Il faut remonter à 1999 pour trouver traces d'une victoire écossaise en France (22-36). C'était année de Coupe du monde également, l'équipe de France sortait d'un automne mitigé au cours duquel elle avait été battue par l'Australie. La comparaison s'arrête là. Autre temps, autre mœurs, le professionnalisme naissant à l'époque n'a plus rien à voir avec celui qu'on connaît aujourd'hui, l'écart entre les deux nations si proches encore au milieu des années 1990 (souvenez-vous la Coupe du monde 1995) s'est profondément creusé entre temps. Et s'il est vrai que l'Ecosse a souvent empêché le XV de France de briller en ouverture de Tournoi, il est tout aussi vrai que lorsque Français et Ecossais s'affrontent, à la fin ce sont (presque) toujours les Français qui gagnent (une seule défaite en 2006, à Murrayfield).

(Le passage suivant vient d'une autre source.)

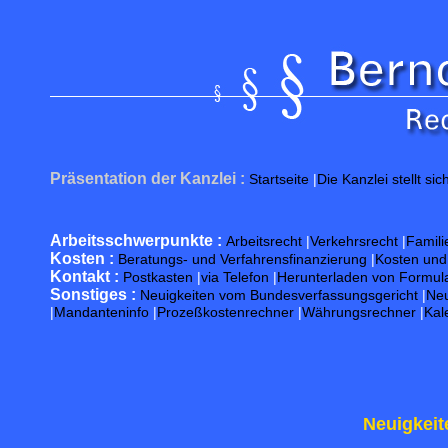
Präsentation der Kanzlei :
Startseite
|
Die Kanzlei stellt sic
Arbeitsschwerpunkte :
Arbeitsrecht
|
Verkehrsrecht
|
Famili
Kosten :
Beratungs- und Verfahrensfinanzierung
|
Kosten un
Kontakt :
Postkasten
|
via Telefon
|
Herunterladen von Formul
Sonstiges :
Neuigkeiten vom Bundesverfassungsgericht
|
Neu
|
Mandanteninfo
|
Prozeßkostenrechner
|
Währungsrechner
|
Kal
Neuigkeit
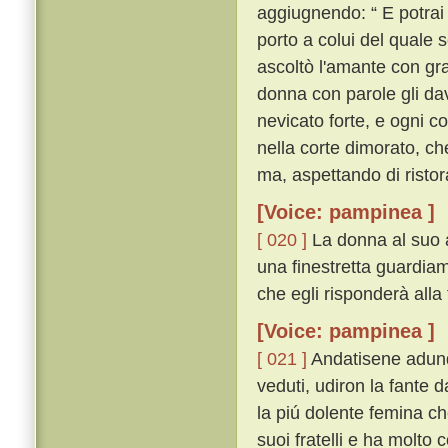
aggiugnendo: “ E potrai 
porto a colui del quale 
ascoltò l'amante con gra
donna con parole gli dav
nevicato forte, e ogni c
nella corte dimorato, ch
ma, aspettando di ristor
[Voice: pampinea ]
[ 020 ]
La donna al suo 
una finestretta guardiamo
che egli risponderà alla 
[Voice: pampinea ]
[ 021 ]
Andatisene adunq
veduti, udiron la fante d
la piú dolente femina ch
suoi fratelli e ha molto 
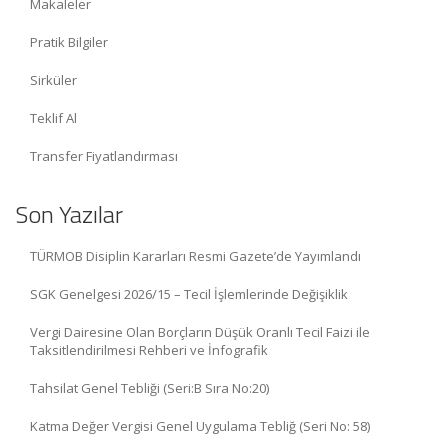
Makaleler
Pratik Bilgiler
Sirküler
Teklif Al
Transfer Fiyatlandırması
Son Yazılar
TÜRMOB Disiplin Kararları Resmi Gazete’de Yayımlandı
SGK Genelgesi 2026/15 – Tecil İşlemlerinde Değişiklik
Vergi Dairesine Olan Borçların Düşük Oranlı Tecil Faizi ile
Taksitlendirilmesi Rehberi ve İnfografik
Tahsilat Genel Tebliği (Seri:B Sıra No:20)
Katma Değer Vergisi Genel Uygulama Tebliğ (Seri No: 58)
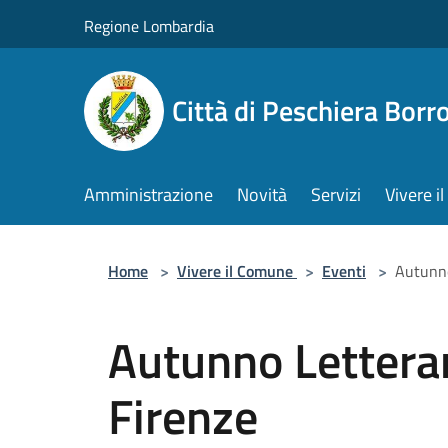
Salta al contenuto principale
Regione Lombardia
Città di Peschiera Bor
Amministrazione
Novità
Servizi
Vivere 
Home
>
Vivere il Comune
>
Eventi
>
Autunno
Autunno Letterari
Firenze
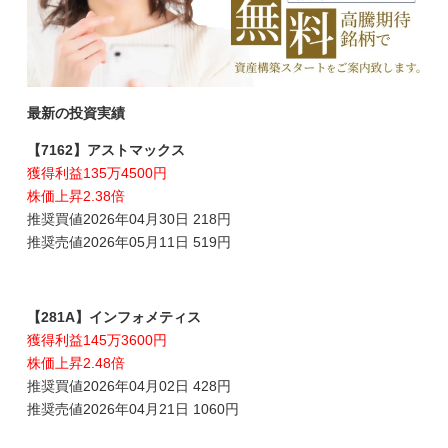
最新の投資実績
【7162】アストマックス
獲得利益135万4500円
株価上昇2.38倍
推奨買値2026年04月30日 218円
推奨売値2026年05月11日 519円
【281A】インフォメティス
獲得利益145万3600円
株価上昇2.48倍
推奨買値2026年04月02日 428円
推奨売値2026年04月21日 1060円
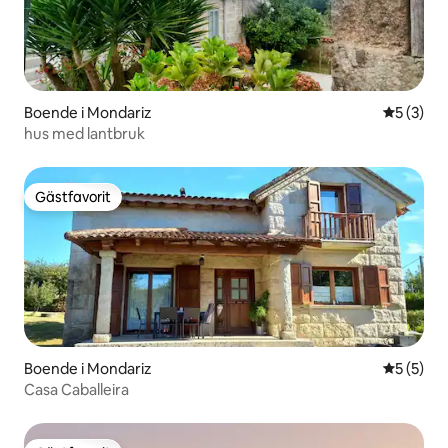
Boende i Mondariz
5 av 5 i 
5 (3)
hus med lantbruk
Gästfavorit
Gästfavorit
Boende i Mondariz
5 av 5 i 
5 (5)
Casa Caballeira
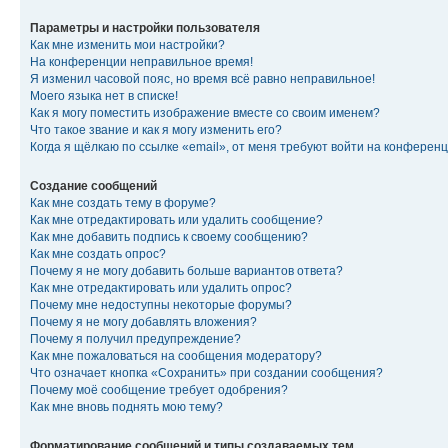
Параметры и настройки пользователя
Как мне изменить мои настройки?
На конференции неправильное время!
Я изменил часовой пояс, но время всё равно неправильное!
Моего языка нет в списке!
Как я могу поместить изображение вместе со своим именем?
Что такое звание и как я могу изменить его?
Когда я щёлкаю по ссылке «email», от меня требуют войти на конферен
Создание сообщений
Как мне создать тему в форуме?
Как мне отредактировать или удалить сообщение?
Как мне добавить подпись к своему сообщению?
Как мне создать опрос?
Почему я не могу добавить больше вариантов ответа?
Как мне отредактировать или удалить опрос?
Почему мне недоступны некоторые форумы?
Почему я не могу добавлять вложения?
Почему я получил предупреждение?
Как мне пожаловаться на сообщения модератору?
Что означает кнопка «Сохранить» при создании сообщения?
Почему моё сообщение требует одобрения?
Как мне вновь поднять мою тему?
Форматирование сообщений и типы создаваемых тем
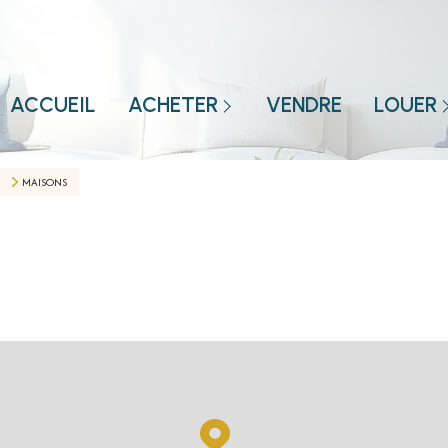
MAISON
APPARTEMENT
MAISON
ACCUEIL
ACHETER
VENDRE
LOUER
TERRAIN
APPARTEME
BIEN VENDUS
MAISONS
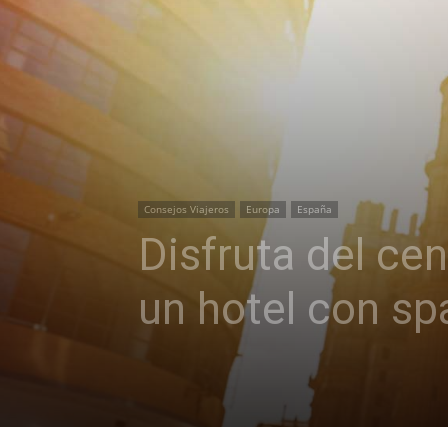
Consejos Viajeros
Europa
España
Disfruta del ce
un hotel con sp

Jean-Pierre Elissalde le rappelait d'ailleurs dans sa dernière chronique : "Jouer l'une des meilleures nations du monde (l'Australie au hasard) ou l'une des plus faibles des Six Nations (l'Ecosse) a son importance." Et c'est peut-être un bien finalement de rencontrer un adversaire certes coriace, somme toute modeste, compte tenu de l'ampleur de l'entreprise dans laquelle les Bleus sont engagés. Dans l'ordre des priorités, il leur faut : gagner, retrouver leur confiance, (re)trouver leur jeu et "valider" (c'est le mot du coach) les choix de sélection, particulièrement derrière où, rappelons-le, la ligne d'attaque est inédite, formée notamment de la dix-huitième paire de centres de l'ère Lièvremont.
Tout auréolé de son début de saison avec Montpellier et de sa nouvelle sérénité, l'ouvreur François Trinh-Duc retrouve ainsi le XV de France après son absence du mois de novembre avec, déjà, un paquet de responsabilités à assumer. Au premier rang desquelles, l'animation du jeu de cette ligne qui n'aura eu qu'une grosse semaine pour trouver les sacrosaints automatismes qui firent tant défaut cet automne.
Menée depuis juin 2009 par l'Anglais Andy Robinson qui n'avait pas connu telle réussite à la tête de l'équipe d'Angleterre, l'Ecosse débarque, elle, sans pression, forte de ses quatre victoires sur ses cinq derniers matches, dont un succès référence contre les Champions du monde en titre sud-africains à l'automne dernier (21-17). "Je respecte cette équipe écossaise, dit d'ailleurs Lièvremont. Elle vient de battre l'équipe d'Afrique du Sud. Elle est allée s'imposer deux fois en Argentine là où, une semaine après, on a pris 40 points. Elle est allée s'imposer en Irlande et a réalisé un Tournoi 2010 de très haute facture, malgré son avant-dernière place." Puis il conclut : "Des grosses défaites comme celle de l'Australie, il y en a eu d'autres et on a toujours su réagir."
Il est temps de regarder droit devant avec, au loin, là-bas, la Coupe du monde en point de mire. De ce France-Ecosse, beaucoup dépend.